I compared the V4FX40 speed files in 8.2 and 10.1 using speedprint utility. There are a few parameters related to BRAM read, where they added second pair of numbers. Otherwise the timing is identical. Since I wasn't sure how and when this second pair of numbers gets used by the tools I ported the design to 10.1 and rebuilt it. This however hasn't fixed my problem, which is the design works up to 60 C and fails after that. This same design used to be very robust in FX20. The timing constraints are met with a margin and I've checked all the unconstrained paths. None of them seem to be relevant. The power seems fine as well. The core voltage is 1.185V, which is a little low, but well within the spec.
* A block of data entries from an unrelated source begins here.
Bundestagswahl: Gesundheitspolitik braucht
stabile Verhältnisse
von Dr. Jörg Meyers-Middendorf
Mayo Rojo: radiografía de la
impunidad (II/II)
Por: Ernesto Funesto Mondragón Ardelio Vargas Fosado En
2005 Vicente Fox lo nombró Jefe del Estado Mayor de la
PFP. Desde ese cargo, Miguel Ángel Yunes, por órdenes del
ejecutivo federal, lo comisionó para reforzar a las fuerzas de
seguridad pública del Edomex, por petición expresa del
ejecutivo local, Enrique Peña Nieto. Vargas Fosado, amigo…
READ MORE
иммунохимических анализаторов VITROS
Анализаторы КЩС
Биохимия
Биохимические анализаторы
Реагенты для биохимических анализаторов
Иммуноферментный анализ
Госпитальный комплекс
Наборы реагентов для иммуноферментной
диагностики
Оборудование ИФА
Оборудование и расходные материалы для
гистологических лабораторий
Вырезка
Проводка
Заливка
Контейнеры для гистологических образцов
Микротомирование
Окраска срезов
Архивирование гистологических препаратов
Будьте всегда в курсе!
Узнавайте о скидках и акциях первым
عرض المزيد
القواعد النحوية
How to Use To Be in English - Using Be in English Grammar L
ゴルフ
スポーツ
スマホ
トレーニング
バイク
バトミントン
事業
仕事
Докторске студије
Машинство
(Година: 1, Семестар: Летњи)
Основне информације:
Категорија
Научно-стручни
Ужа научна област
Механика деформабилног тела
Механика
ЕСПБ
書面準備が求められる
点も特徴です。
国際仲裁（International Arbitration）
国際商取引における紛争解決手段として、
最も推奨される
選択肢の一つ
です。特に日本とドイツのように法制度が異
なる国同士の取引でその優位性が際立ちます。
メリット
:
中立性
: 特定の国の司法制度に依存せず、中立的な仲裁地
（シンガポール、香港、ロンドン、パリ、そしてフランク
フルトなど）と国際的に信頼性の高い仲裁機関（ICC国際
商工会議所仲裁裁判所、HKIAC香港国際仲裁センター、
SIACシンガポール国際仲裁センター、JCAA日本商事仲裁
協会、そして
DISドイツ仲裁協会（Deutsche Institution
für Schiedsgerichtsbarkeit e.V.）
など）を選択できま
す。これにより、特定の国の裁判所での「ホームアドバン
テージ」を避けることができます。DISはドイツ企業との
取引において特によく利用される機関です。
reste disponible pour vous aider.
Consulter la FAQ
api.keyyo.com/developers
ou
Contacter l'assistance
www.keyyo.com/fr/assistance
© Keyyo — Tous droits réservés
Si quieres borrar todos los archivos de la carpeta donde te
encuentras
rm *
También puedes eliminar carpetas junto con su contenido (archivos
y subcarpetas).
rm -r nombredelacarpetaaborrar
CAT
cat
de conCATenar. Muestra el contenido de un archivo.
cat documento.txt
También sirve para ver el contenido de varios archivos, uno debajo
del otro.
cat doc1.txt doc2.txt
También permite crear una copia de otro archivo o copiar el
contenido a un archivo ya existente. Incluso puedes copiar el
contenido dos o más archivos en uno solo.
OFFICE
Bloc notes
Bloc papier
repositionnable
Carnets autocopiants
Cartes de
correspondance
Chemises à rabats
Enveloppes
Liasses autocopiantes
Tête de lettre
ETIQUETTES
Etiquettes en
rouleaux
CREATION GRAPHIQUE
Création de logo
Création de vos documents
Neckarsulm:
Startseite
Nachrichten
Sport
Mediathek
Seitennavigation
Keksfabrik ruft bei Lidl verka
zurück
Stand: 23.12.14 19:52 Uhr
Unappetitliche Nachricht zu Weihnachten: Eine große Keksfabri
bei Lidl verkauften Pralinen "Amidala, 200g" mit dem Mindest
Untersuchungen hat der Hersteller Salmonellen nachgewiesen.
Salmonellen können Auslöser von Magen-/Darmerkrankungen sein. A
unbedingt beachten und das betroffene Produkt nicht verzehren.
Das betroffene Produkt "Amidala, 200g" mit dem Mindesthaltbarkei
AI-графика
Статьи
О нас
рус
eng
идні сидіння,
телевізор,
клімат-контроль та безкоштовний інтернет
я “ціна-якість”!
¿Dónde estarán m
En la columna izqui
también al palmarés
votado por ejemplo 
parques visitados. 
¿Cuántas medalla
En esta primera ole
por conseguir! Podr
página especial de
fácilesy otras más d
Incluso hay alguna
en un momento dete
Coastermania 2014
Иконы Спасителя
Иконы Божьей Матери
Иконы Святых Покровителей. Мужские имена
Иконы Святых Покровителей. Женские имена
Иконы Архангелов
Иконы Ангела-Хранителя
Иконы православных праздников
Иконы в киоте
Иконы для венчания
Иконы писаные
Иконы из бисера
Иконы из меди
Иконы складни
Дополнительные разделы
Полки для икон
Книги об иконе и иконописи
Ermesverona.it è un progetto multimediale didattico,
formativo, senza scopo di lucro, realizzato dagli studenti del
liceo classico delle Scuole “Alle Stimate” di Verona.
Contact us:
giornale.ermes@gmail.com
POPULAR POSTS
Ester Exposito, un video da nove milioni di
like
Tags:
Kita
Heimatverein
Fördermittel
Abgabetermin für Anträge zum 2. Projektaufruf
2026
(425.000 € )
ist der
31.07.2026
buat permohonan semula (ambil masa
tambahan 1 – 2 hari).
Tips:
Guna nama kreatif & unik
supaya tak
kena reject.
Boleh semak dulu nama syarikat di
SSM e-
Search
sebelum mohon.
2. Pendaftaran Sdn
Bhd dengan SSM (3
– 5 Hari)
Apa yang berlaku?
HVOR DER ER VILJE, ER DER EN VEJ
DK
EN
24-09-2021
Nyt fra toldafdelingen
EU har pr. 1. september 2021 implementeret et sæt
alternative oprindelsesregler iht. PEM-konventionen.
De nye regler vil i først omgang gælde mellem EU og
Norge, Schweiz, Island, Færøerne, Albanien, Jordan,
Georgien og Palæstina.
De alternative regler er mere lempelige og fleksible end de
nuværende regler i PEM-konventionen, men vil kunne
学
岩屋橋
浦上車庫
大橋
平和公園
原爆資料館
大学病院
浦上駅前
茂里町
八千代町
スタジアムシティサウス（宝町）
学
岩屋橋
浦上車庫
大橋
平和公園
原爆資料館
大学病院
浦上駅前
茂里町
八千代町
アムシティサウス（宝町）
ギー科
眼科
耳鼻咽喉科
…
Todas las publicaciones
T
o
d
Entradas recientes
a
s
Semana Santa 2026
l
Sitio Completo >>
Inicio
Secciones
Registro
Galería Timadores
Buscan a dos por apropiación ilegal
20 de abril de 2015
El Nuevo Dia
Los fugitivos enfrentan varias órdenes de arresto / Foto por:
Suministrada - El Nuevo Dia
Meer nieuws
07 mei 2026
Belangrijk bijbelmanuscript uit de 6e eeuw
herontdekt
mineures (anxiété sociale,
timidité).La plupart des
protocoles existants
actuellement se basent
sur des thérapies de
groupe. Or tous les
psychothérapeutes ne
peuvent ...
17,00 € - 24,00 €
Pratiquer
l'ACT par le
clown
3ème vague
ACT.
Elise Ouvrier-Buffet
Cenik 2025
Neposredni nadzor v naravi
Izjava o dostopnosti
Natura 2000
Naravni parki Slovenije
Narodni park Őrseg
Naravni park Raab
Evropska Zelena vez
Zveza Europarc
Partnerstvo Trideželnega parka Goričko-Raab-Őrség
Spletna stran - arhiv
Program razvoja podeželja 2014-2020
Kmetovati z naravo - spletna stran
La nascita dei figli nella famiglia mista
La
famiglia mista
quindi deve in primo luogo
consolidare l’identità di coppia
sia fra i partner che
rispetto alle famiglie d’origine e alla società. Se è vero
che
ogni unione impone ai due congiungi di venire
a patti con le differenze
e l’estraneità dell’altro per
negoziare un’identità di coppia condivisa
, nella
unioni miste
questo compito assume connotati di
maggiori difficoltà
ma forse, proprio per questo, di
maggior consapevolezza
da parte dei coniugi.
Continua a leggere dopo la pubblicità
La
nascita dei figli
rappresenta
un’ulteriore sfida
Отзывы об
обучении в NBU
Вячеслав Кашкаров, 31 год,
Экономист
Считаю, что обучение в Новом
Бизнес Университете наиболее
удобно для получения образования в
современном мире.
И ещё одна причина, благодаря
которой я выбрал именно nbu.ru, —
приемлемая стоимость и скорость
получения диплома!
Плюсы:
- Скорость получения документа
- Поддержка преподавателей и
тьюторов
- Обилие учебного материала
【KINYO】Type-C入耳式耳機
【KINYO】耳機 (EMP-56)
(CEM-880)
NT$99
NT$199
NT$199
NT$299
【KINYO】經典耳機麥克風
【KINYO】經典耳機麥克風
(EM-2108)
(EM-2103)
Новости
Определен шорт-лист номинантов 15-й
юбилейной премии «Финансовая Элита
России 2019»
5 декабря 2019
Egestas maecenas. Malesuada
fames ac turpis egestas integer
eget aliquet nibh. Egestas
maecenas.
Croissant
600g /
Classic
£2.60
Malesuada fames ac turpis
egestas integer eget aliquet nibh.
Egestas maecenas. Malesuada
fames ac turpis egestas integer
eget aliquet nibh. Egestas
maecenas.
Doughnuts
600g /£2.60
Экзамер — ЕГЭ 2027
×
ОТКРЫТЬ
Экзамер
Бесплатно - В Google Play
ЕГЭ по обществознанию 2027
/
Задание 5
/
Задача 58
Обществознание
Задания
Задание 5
If I keep the card under good airflow, so that the die temperature never rises above 52 C, it can work for days without any problem...
The design is centered around a PPC subsystem, which talks to another card through an async serial interface using UART Lite. When the problem happens, I stop receiving messages from the PPC. At this point the debugger doesn't seem to be able to stop processor properly, so I can't really debug it through software. The clocks in the PPC part of the design aren't fast: the PPC runs at 166 MHz, and the buses run at half of that... I believe the rest of the design, while might be broken as well, doesn't matter for the purpose of this discussion, as the PPC subsystem shouldn't be dying regardless of it.
I will appreciate any ideas on what else to check...
/Mikhail